A talented samurai is cursed by a witch to live forever following a battle for the ages. Haunted by the past, he accepts to assist a young girl with her quest for revenge. As he goes through with his mission, he discovers a few things about the world and himself.
Based on the manga by Hiroaki Samura and written by Tatsuya Oishi, Blade of the Immortal is the 100th film directed by Takashi Miike. Here a masterpiece of created where the story is told almost like an old school samurai film, starting in black and white even and then adding color when the film reaches the main part of its story. This story is developed very much like the aforementioned samurai films with a touch of old westerns, horror, and comedy in the way only Miike can do. This mix of genre with the director’s signature tonal shifts creates a rich adventure in which a man finds that his curse may be a gift or perhaps his gift may be a curse. Miike puts something on the screen that works even though it does feel a bit long, the longer stretches created by extended battles and long sequences are clearly a wanted aspect of the film and follow in the footsteps of the genres the film plays in.
Playing the tortured lead Manji, the Immortal of the title, is actor Takuya Kimura who gives a performance fitting of his character. He’s strong when he needs to be and lets his emotions show occasionally. Balancing his warrior or samurai toughness is Hana Sugisaki who plays both his long dead sister Machi and the young girl looking for revenge Rin Asano. She gives a very wide-eyed performance for most of the film while showing determination and a touch of courage/insanity. Playing the lead villain is Sota Fukushi as Anotsu Kagehisa, leader of the Itto-ryu, a character who will stop at nothing to get what he wants. Fukushi plays him a bit cold which makes it hard to tell if the character needs to be a cold-hearted bastard or if the actor is simply not showing much emotion. Either way, it works for the character and the film, thus making his less emotional portrayal still fit in.

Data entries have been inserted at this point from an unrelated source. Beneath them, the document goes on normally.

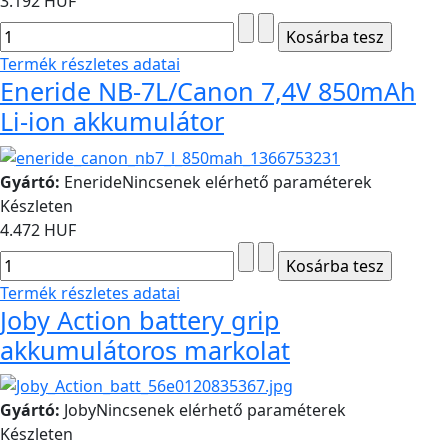
3.192 HUF
Termék részletes adatai
Eneride NB-7L/Canon 7,4V 850mAh
Li-ion akkumulátor
Gyártó:
Eneride
Nincsenek elérhető paraméterek
Készleten
4.472 HUF
Termék részletes adatai
Joby Action battery grip
akkumulátoros markolat
Gyártó:
Joby
Nincsenek elérhető paraméterek
Készleten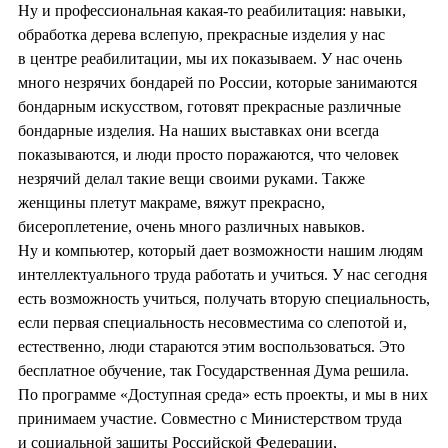
Ну и профессиональная какая-то реабилитация: навыки,
обработка дерева вслепую, прекрасные изделия у нас
в центре реабилитации, мы их показываем. У нас очень
много незрячих бондарей по России, которые занимаются
бондарным искусством, готовят прекрасные различные
бондарные изделия. На наших выставках они всегда
показываются, и люди просто поражаются, что человек
незрячий делал такие вещи своими руками. Также
женщины плетут макраме, вяжут прекрасно,
бисероплетение, очень много различных навыков.
Ну и компьютер, который дает возможности нашим людям
интеллектуального труда работать и учиться. У нас сегодня
есть возможность учиться, получать вторую специальность,
если первая специальность несовместима со слепотой и,
естественно, люди стараются этим воспользоваться. Это
бесплатное обучение, так Государственная Дума решила.
По программе «Доступная среда» есть проекты, и мы в них
принимаем участие. Совместно с Министерством труда
и социальной защиты Российской Федерации,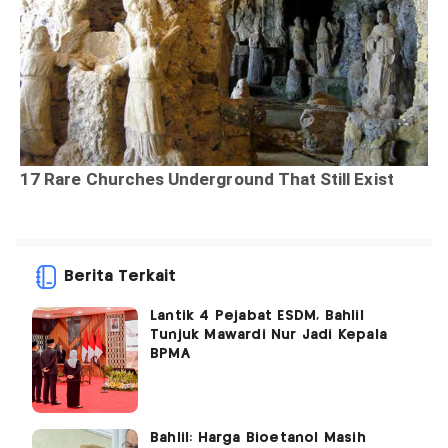
Berita Terkait
Lantik 4 Pejabat ESDM, Bahlil
Tunjuk Mawardi Nur Jadi Kepala
BPMA
Bahlil: Harga Bioetanol Masih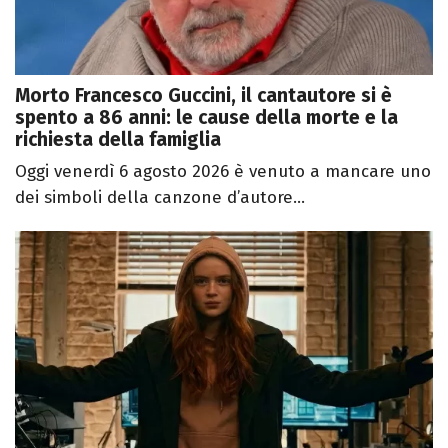
Morto Francesco Guccini, il cantautore si è
spento a 86 anni: le cause della morte e la
richiesta della famiglia
Oggi venerdì 6 agosto 2026 è venuto a mancare uno
dei simboli della canzone d’autore...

The film not only relies on performances and battles, but on what is on the screen. The cinematography by Nobuyasu Kita is stunning. From the opening battle to the final battle, the images speak more than the characters at times. The way he frames and shoots the battle sequences and the rest of the film gives them character, and connects them further with the films of yore that the film is placing itself with.
Blade of the Immortal is a beautiful film with fantastic sword fights and battles. It connects with a lot of past films in terms of style and substance, as well as how it’s developed and shot. It does have a few sequences and scenes that run on a bit too long, but overall, the film is beautiful and a fun watch with its battles and epic scenes.
Fantasia International Film Festival ran from July 13th to August 2nd.